Aim of the task = Down to the last line, retype the records below exactly and skip the pictures.
+++ Supplied entries +++
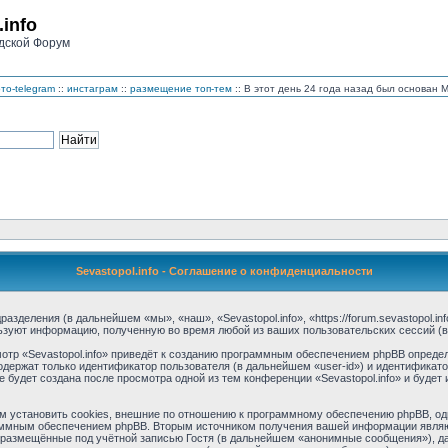
.info
дской Форум
то-telegram
::
инстаграм
::
размещение топ-тем
:: В этот день 24 года назад был основан
Sevastopol.info - Соглашение о конфиденциальности
дразделения (в дальнейшем «мы», «наш», «Sevastopol.info», «https://forum.sevastopol.
льзуют информацию, полученную во время любой из ваших пользовательских сессий 
тр «Sevastopol.info» приведёт к созданию программным обеспечением phpBB определ
одержат только идентификатор пользователя (в дальнейшем «user-id») и идентификато
будет создана после просмотра одной из тем конференции «Sevastopol.info» и буде
м установить cookies, внешние по отношению к программному обеспечению phpBB, одн
аммным обеспечением phpBB. Вторым источником получения вашей информации являю
размещённые под учётной записью Гостя (в дальнейшем «анонимные сообщения»), дан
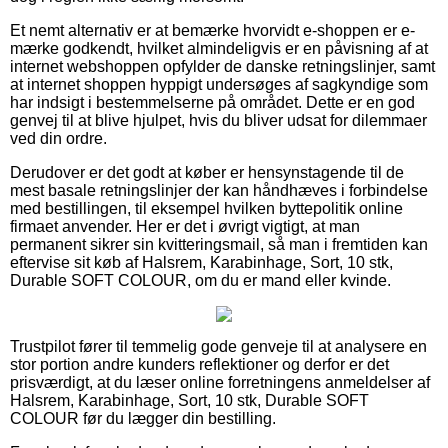
Et nemt alternativ er at bemærke hvorvidt e-shoppen er e-
mærke godkendt, hvilket almindeligvis er en påvisning af at
internet webshoppen opfylder de danske retningslinjer, samt
at internet shoppen hyppigt undersøges af sagkyndige som
har indsigt i bestemmelserne på området. Dette er en god
genvej til at blive hjulpet, hvis du bliver udsat for dilemmaer
ved din ordre.
Derudover er det godt at køber er hensynstagende til de
mest basale retningslinjer der kan håndhæves i forbindelse
med bestillingen, til eksempel hvilken byttepolitik online
firmaet anvender. Her er det i øvrigt vigtigt, at man
permanent sikrer sin kvitteringsmail, så man i fremtiden kan
eftervise sit køb af Halsrem, Karabinhage, Sort, 10 stk,
Durable SOFT COLOUR, om du er mand eller kvinde.
Trustpilot fører til temmelig gode genveje til at analysere en
stor portion andre kunders reflektioner og derfor er det
prisværdigt, at du læser online forretningens anmeldelser af
Halsrem, Karabinhage, Sort, 10 stk, Durable SOFT
COLOUR før du lægger din bestilling.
+++
Written answer =
.info
дской Форум
то-telegram
::
инстаграм
::
размещение топ-тем
:: В этот день 24 года назад был основан
Sevastopol.info - Соглашение о конфиденциальности
дразделения (в дальнейшем «мы», «наш», «Sevastopol.info», «https://forum.sevastopol.
льзуют информацию, полученную во время любой из ваших пользовательских сессий 
тр «Sevastopol.info» приведёт к созданию программным обеспечением phpBB определ
одержат только идентификатор пользователя (в дальнейшем «user-id») и идентификато
будет создана после просмотра одной из тем конференции «Sevastopol.info» и буде
м установить cookies, внешние по отношению к программному обеспечению phpBB, одн
аммным обеспечением phpBB. Вторым источником получения вашей информации являю
размещённые под учётной записью Гостя (в дальнейшем «анонимные сообщения»), дан
Et nemt alternativ er at bemærke hvorvidt e-shoppen er e-
mærke godkendt, hvilket almindeligvis er en påvisning af at
internet webshoppen opfylder de danske retningslinjer, samt
at internet shoppen hyppigt undersøges af sagkyndige som
har indsigt i bestemmelserne på området. Dette er en god
genvej til at blive hjulpet, hvis du bliver udsat for dilemmaer
ved din ordre.
Derudover er det godt at køber er hensynstagende til de
mest basale retningslinjer der kan håndhæves i forbindelse
med bestillingen, til eksempel hvilken byttepolitik online
firmaet anvender. Her er det i øvrigt vigtigt, at man
permanent sikrer sin kvitteringsmail, så man i fremtiden kan
eftervise sit køb af Halsrem, Karabinhage, Sort, 10 stk,
Durable SOFT COLOUR, om du er mand eller kvinde.
Trustpilot fører til temmelig gode genveje til at analysere en
stor portion andre kunders reflektioner og derfor er det
prisværdigt, at du læser online forretningens anmeldelser af
Halsrem, Karabinhage, Sort, 10 stk, Durable SOFT
COLOUR før du lægger din bestilling.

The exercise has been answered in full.